Runtime config precedence:

1. CLI flags
2. Environment variables / .env
3. Stored config (~/.config/bbsc/config.yaml) + keyring/fallback secrets
4. Built-in defaults

API reference source:

• Atlassian Bitbucket Data Center REST docs for version 9.4
• Vendored OpenAPI reference: docs/reference/atlassian/bitbucket-9.4-openapi.json
• Generated client baseline: internal/openapi/generated/bitbucket_client.gen.go
• OpenAPI fix registry: docs/openapi/fixes.yaml
• Repository settings command mapping: docs/REPO_SETTINGS_COMMANDS.md
• Real server behavior must still be validated through live integration tests

Licensing note

Atlassian Bitbucket Server/Data Center is proprietary software.

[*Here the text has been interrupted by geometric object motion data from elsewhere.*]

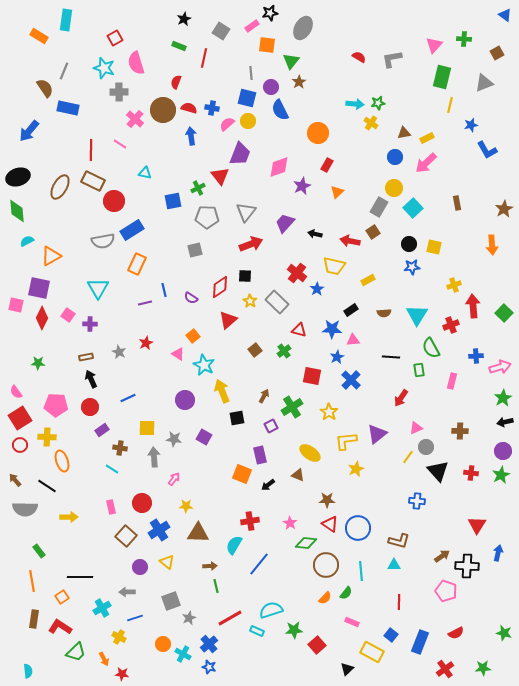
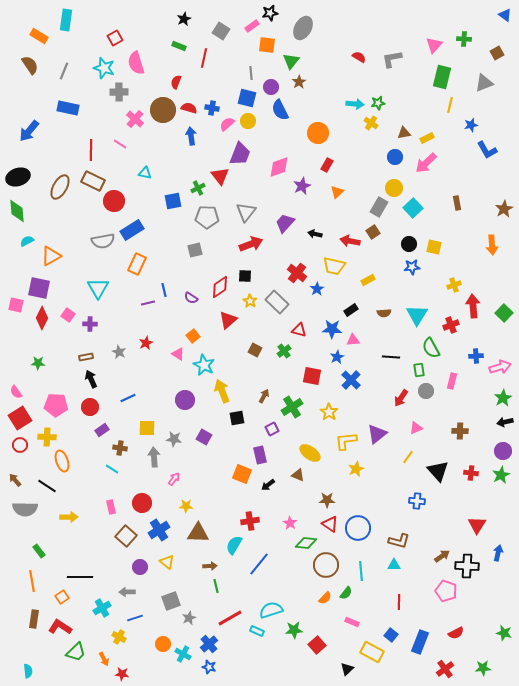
brown semicircle at (45, 88): moved 15 px left, 23 px up
purple line at (145, 303): moved 3 px right
brown square at (255, 350): rotated 24 degrees counterclockwise
purple square at (271, 426): moved 1 px right, 3 px down
gray circle at (426, 447): moved 56 px up
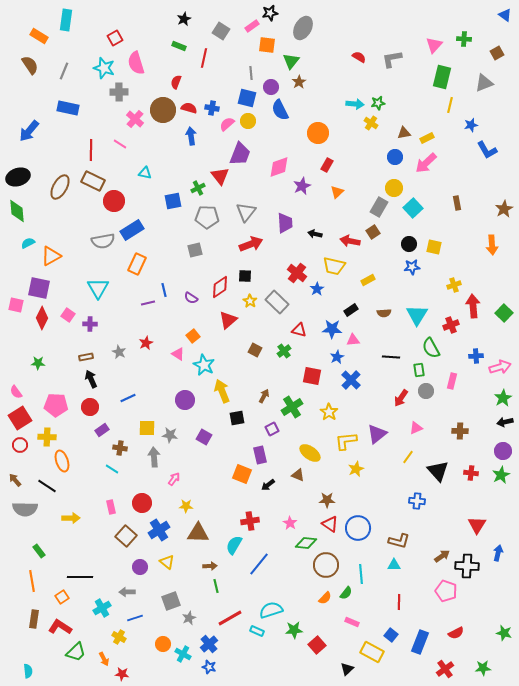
purple trapezoid at (285, 223): rotated 135 degrees clockwise
cyan semicircle at (27, 241): moved 1 px right, 2 px down
gray star at (174, 439): moved 4 px left, 4 px up
yellow arrow at (69, 517): moved 2 px right, 1 px down
cyan line at (361, 571): moved 3 px down
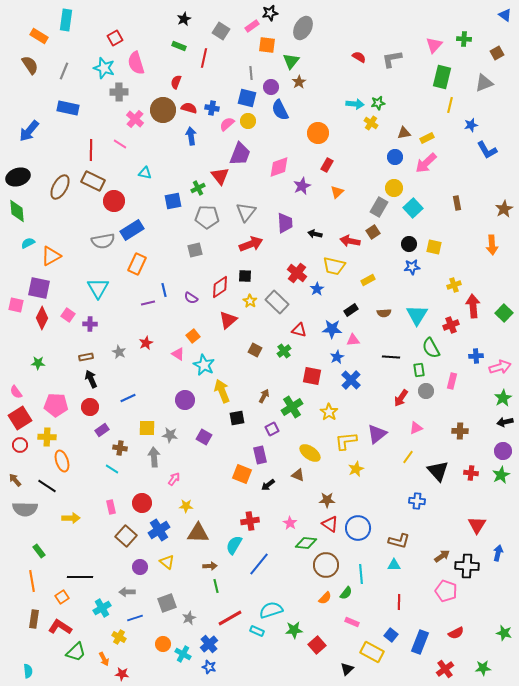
gray square at (171, 601): moved 4 px left, 2 px down
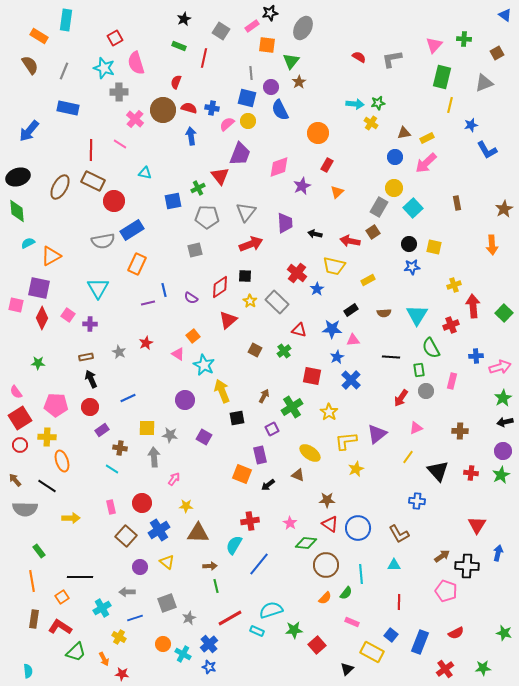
brown L-shape at (399, 541): moved 7 px up; rotated 45 degrees clockwise
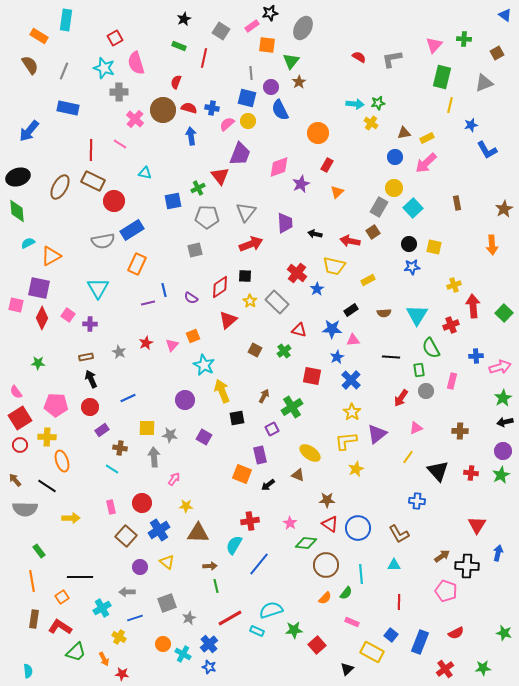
purple star at (302, 186): moved 1 px left, 2 px up
orange square at (193, 336): rotated 16 degrees clockwise
pink triangle at (178, 354): moved 6 px left, 9 px up; rotated 40 degrees clockwise
yellow star at (329, 412): moved 23 px right
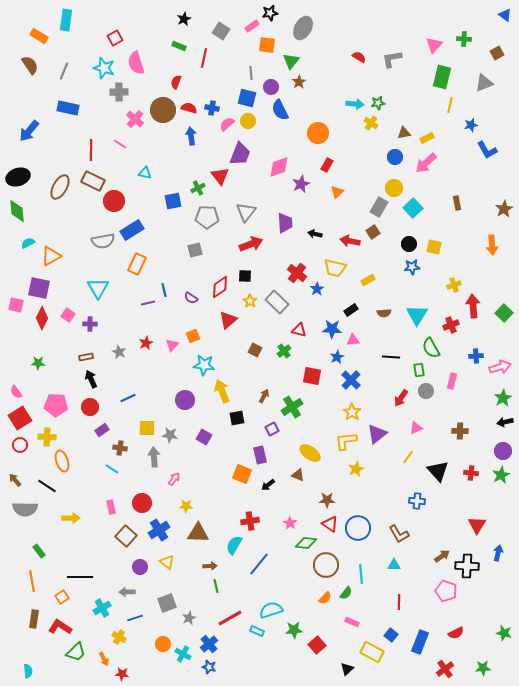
yellow trapezoid at (334, 266): moved 1 px right, 2 px down
cyan star at (204, 365): rotated 20 degrees counterclockwise
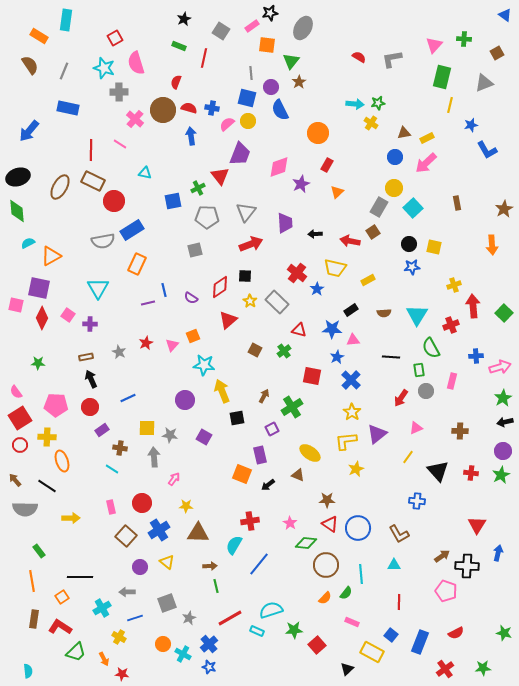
black arrow at (315, 234): rotated 16 degrees counterclockwise
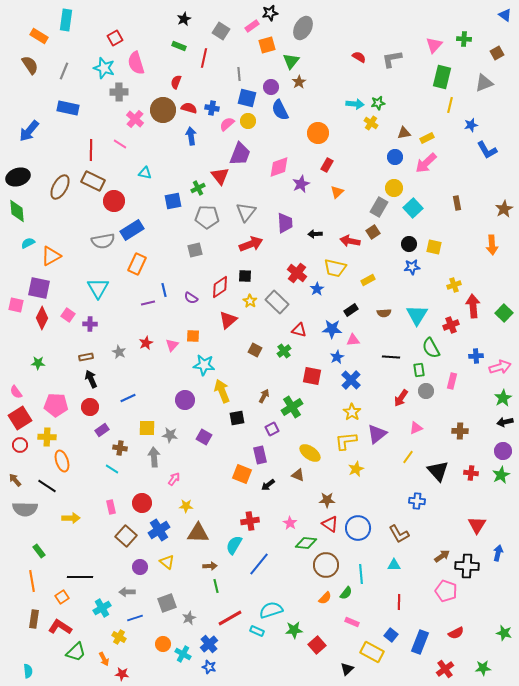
orange square at (267, 45): rotated 24 degrees counterclockwise
gray line at (251, 73): moved 12 px left, 1 px down
orange square at (193, 336): rotated 24 degrees clockwise
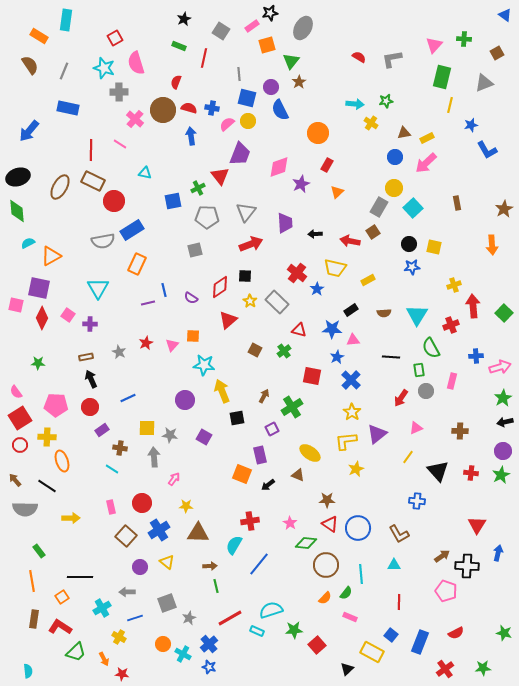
green star at (378, 103): moved 8 px right, 2 px up
pink rectangle at (352, 622): moved 2 px left, 5 px up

• The Docker image used for local integration testing is an official Atlassian distribution, not open-source software.
• Running it locally requires a valid license path (for example, an Atlassian trial/evaluation or paid license).
• Use of Bitbucket in this project must comply with Atlassian's EULA/terms (including any usage limits or expiry constraints).